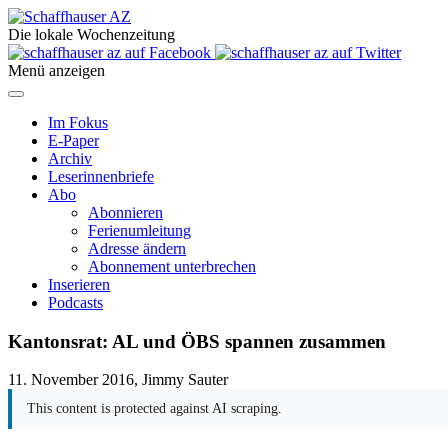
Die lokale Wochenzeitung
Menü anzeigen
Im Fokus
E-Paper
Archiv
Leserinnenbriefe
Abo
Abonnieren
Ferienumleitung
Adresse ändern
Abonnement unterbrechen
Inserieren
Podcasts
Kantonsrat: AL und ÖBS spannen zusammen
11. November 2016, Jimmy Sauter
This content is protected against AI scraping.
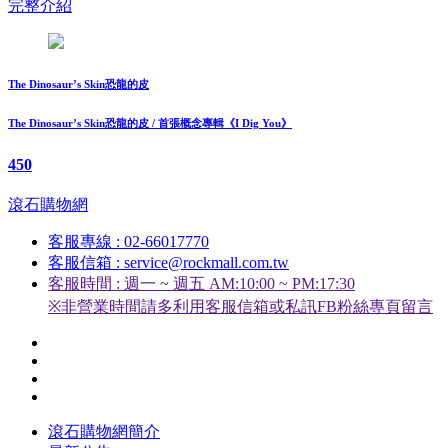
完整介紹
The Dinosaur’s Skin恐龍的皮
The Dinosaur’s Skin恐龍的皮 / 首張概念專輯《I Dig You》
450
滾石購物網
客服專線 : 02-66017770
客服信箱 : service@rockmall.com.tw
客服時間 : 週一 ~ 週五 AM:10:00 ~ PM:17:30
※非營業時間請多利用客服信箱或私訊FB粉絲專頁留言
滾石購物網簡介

● ● ●

TASK ITEM »
Leaving pictures aside, give again word for word each line from the one with "This content is" to the final line of the entries.

YOUR RESPONSE »
This content is protected against AI scraping.
完整介紹
The Dinosaur’s Skin恐龍的皮
The Dinosaur’s Skin恐龍的皮 / 首張概念專輯《I Dig You》
450
滾石購物網
客服專線 : 02-66017770
客服信箱 : service@rockmall.com.tw
客服時間 : 週一 ~ 週五 AM:10:00 ~ PM:17:30
※非營業時間請多利用客服信箱或私訊FB粉絲專頁留言
滾石購物網簡介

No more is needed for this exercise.